• World
  • Egypt

Egypt’s Security In Question After ISIS Beheading of Croatian

4 minute read

A photo claiming to show the decapitated body of a Croatian hostage killed by ISIS-backed fighters is raising renewed concern about security in Egypt for tourists and foreign workers in the wake of weeks of attacks by insurgents.

The image that surfaced on social media on Wednesday appeared to show the decapitated body of Tomislav Salopek, 30, who worked in Egypt for a subcontractor for CGG, a French oil services company.

Salopek was kidnapped in July on a desert road on the outskirts of Cairo, some 50 kilometers from the city’s edge, according to an early official account. The gunmen who seized him released his Egyptian driver, according to the same account.

If confirmed, it would be the second killing by insurgents of a foreign worker on Egyptian soil, and the first that resembles previous executions of hostages by the Islamic State in Iraq and Greater Syria (ISIS) in Iraq, Syria and Libya. Moreover the death of a foreign worker abducted in Egypt’s “mainland” undermines recent attempts by Egypt’s military-backed government to project an aura of security and renewal after years of unrest.

“Egypt is trying to increase foreign direct investment but it’s going to make it difficult to bring foreigners who want to work as part of that investment because of concerns over risk,” says Angus Blair, president of the Signet Institute, an economic and political think tank in Cairo.

“It’s more bad news. Egypt’s authorities have banned all movement of foreign workers outside of armed convoys,” he says, referring primarily to workers in the oil and gas sectors working far outside Egypt’s cities. Blair says he did not expect recent event to affect tourism, as tourist sites are “protected by the military.”

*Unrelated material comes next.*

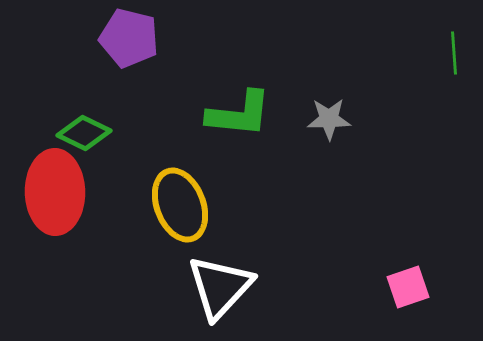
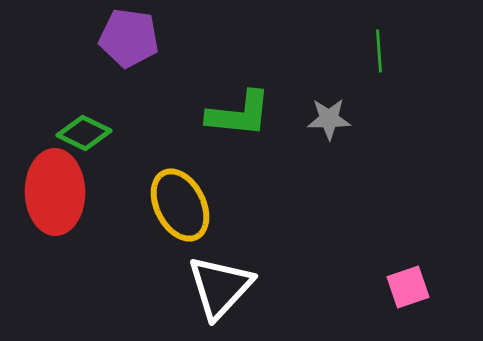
purple pentagon: rotated 6 degrees counterclockwise
green line: moved 75 px left, 2 px up
yellow ellipse: rotated 6 degrees counterclockwise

The execution of a foreign hostage could also suggest a new approach for the so-called Sinai Province of the Islamic State, which has waged a deadly insurgency against the Egyptian state. The “Sinai Province” grew out of another group called Ansar Beit al-Maqdis, which allied with ISIS in 2014.

To date, the majority of those attacks have been concentrated on Egypt’s military and police, in Sinai, Cairo, the Nile Delta and elsewhere. In 2014 the militants killed an American oil worker, William Henderson.

Following an increase in attacks in June and July, security has been ramped up at Egyptian government and foreign buildings in Cairo. Trucks unloading concrete blast walls are a familiar sight in the capital. In one attack in July, a bomb destroyed part of the Italian consulate in central Cairo.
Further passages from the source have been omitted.